++++ Entries shown

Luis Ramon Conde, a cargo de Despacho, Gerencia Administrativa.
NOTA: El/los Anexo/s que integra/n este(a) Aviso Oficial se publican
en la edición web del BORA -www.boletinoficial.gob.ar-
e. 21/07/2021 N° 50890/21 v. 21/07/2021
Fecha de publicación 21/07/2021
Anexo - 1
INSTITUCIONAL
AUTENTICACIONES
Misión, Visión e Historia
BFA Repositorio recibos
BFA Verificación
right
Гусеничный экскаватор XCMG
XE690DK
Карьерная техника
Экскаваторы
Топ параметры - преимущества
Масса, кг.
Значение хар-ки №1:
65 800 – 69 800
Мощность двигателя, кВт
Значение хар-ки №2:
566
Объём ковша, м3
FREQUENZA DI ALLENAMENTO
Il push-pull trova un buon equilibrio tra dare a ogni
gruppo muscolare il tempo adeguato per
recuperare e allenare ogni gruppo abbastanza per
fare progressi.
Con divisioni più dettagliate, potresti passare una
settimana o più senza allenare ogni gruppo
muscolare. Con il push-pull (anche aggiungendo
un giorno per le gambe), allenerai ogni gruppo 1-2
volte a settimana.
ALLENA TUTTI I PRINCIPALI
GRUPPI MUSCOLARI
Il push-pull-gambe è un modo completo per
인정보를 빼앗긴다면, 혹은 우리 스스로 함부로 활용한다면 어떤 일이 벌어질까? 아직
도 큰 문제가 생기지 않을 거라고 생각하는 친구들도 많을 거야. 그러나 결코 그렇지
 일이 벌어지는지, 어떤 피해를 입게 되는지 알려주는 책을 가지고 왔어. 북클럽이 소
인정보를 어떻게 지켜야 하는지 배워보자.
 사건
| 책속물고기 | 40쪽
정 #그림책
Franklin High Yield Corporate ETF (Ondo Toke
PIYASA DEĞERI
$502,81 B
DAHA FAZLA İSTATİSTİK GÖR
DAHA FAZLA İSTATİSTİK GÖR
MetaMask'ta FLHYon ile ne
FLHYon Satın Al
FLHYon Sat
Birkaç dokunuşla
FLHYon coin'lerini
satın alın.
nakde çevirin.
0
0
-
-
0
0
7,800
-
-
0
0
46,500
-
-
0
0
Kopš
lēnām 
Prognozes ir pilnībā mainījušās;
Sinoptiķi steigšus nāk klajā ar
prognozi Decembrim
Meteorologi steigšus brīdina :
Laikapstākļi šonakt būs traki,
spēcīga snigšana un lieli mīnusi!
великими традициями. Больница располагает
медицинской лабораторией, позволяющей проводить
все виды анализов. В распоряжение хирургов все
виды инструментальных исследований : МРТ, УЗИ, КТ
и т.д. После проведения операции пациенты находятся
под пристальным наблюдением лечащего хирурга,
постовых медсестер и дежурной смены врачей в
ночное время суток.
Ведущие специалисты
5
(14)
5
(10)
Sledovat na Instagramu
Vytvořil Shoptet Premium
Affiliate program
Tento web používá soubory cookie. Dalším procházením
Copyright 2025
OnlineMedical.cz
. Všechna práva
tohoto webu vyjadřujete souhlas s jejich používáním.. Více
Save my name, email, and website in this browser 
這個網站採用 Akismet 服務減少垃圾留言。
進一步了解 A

++++++++

» **The task**: If a line in the records above contains the string "ogni", copy that line out.

» **Result for this exercise**:
Il push-pull trova un buon equilibrio tra dare a ogni
recuperare e allenare ogni gruppo abbastanza per
settimana o più senza allenare ogni gruppo
un giorno per le gambe), allenerai ogni gruppo 1-2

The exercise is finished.